## Task directions
Below are the records. List every line holding the word "Easy".

(Page-level text extractions)
----

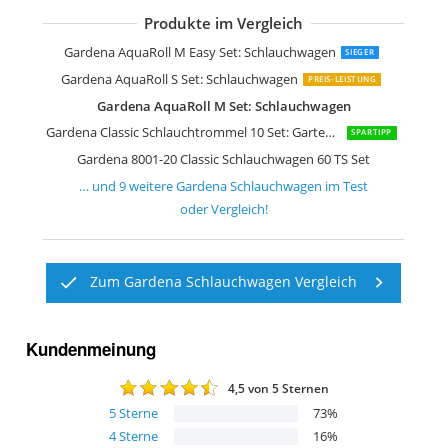
Produkte im Vergleich
Gardena Schlauchwagen M/S Länge
Gardena Classic roll-fix Flachschlauch 
Gardena CleverRoll M Easy: Schlauch
Gardena Metall Schlauchwagen 100: St
Gardena CleverRoll M Metall: Schlau
Gardena CleverRoll L Easy: Schlauch
Gardena AquaRoll M Easy Set: Schlauchwagen
SIEGER
Gardena AquaRoll S Set: Schlauchwagen
PREIS-LEISTUNG
Gardena AquaRoll M Set: Schlauchwagen
Gardena Classic Schlauchtrommel 10 Set: Gartenschlauchset
SPARTIPP
Gardena 8001-20 Classic Schlauchwagen 60 TS Set
… und
9
weitere
Gardena Schlauchwagen
im Test
oder Vergleich!
Zum Gardena Schlauchwagen Vergleich
Kundenmeinung
4,5
von 5 Sternen
5
Sterne
73
%
4
Sterne
16
%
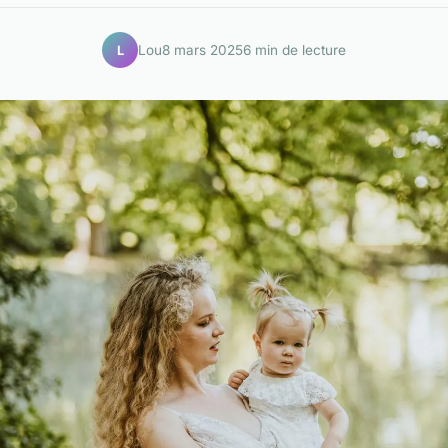
Lou
8 mars 2025
6 min de lecture
L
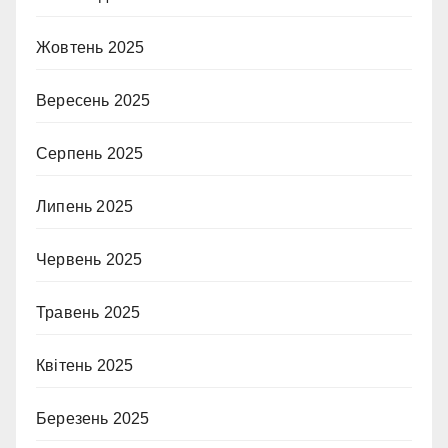
Жовтень 2025
Вересень 2025
Серпень 2025
Липень 2025
Червень 2025
Травень 2025
Квітень 2025
Березень 2025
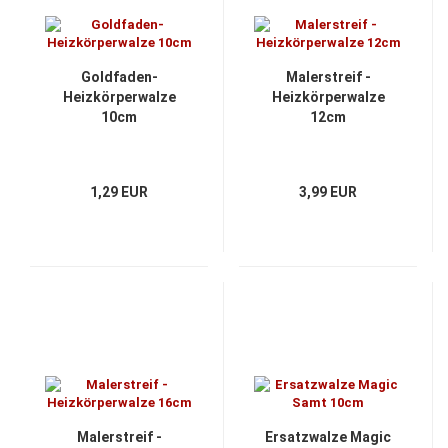
Goldfaden-
Malerstreif -
Heizkörperwalze
Heizkörperwalze
10cm
12cm
1,29 EUR
3,99 EUR
Malerstreif -
Ersatzwalze Magic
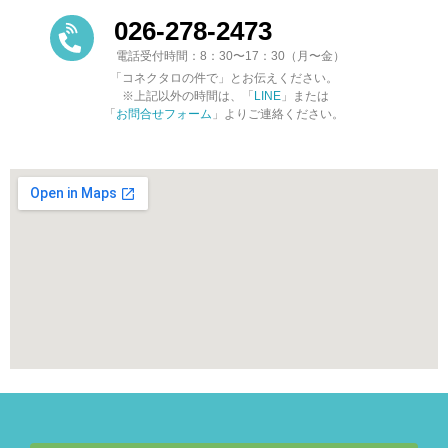
026-278-2473
電話受付時間：8：30〜17：30（月〜金）
「コネクタロの件で」とお伝えください。
※上記以外の時間は、「
LINE
」または
「
お問合せフォーム
」よりご連絡ください。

----

## Solution for this problem
Gardena CleverRoll M Easy: Schlauch
Gardena CleverRoll L Easy: Schlauch
Gardena AquaRoll M Easy Set: Schlauchwagen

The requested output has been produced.